_WORKING DATA_
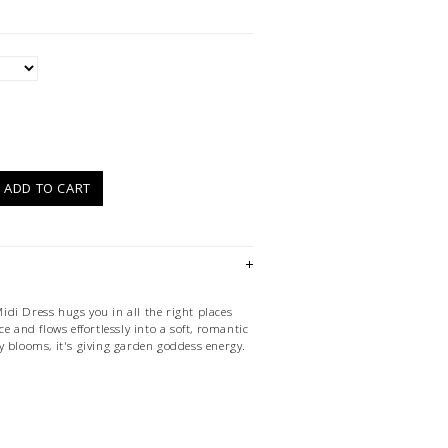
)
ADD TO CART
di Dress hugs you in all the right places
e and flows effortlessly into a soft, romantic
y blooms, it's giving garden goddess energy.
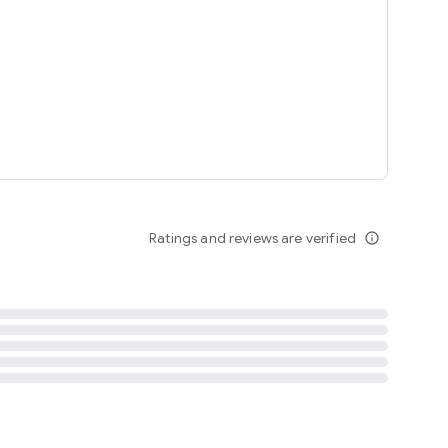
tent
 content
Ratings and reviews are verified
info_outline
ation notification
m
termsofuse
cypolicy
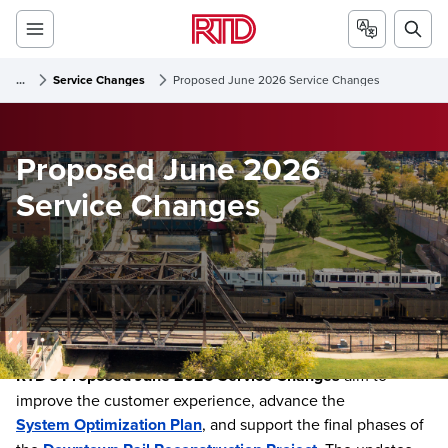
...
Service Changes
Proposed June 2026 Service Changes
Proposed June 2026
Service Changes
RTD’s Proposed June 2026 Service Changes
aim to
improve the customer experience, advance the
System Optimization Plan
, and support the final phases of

---

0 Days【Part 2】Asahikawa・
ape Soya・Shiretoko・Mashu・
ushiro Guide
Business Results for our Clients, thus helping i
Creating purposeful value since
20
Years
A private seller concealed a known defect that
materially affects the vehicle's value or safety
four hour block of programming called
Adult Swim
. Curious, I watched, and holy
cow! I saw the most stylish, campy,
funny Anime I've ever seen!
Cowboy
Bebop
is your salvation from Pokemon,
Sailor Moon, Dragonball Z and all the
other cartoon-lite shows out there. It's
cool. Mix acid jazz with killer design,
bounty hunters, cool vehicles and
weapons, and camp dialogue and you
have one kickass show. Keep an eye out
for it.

==

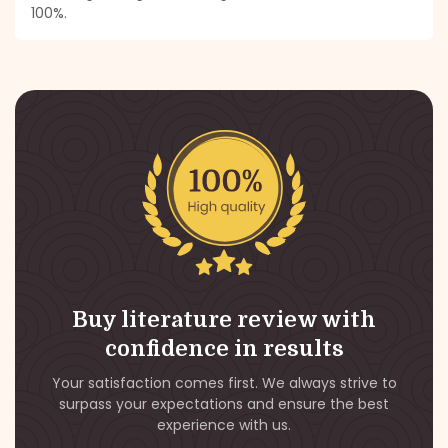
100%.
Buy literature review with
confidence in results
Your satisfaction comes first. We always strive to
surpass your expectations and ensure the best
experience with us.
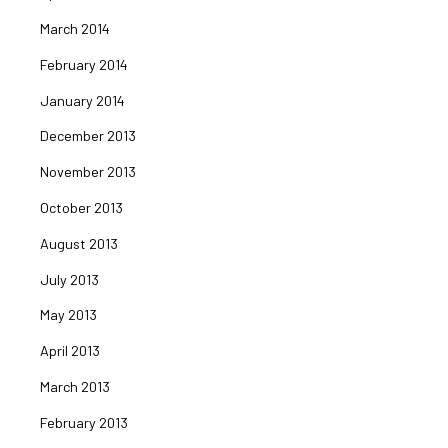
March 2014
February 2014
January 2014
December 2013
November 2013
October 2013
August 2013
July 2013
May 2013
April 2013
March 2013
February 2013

_TASK GOAL_
Using the records above, restate word for word the lines from the one with "February 2014" through the one with "February 2013", both included.

_SOLUTION_
February 2014
January 2014
December 2013
November 2013
October 2013
August 2013
July 2013
May 2013
April 2013
March 2013
February 2013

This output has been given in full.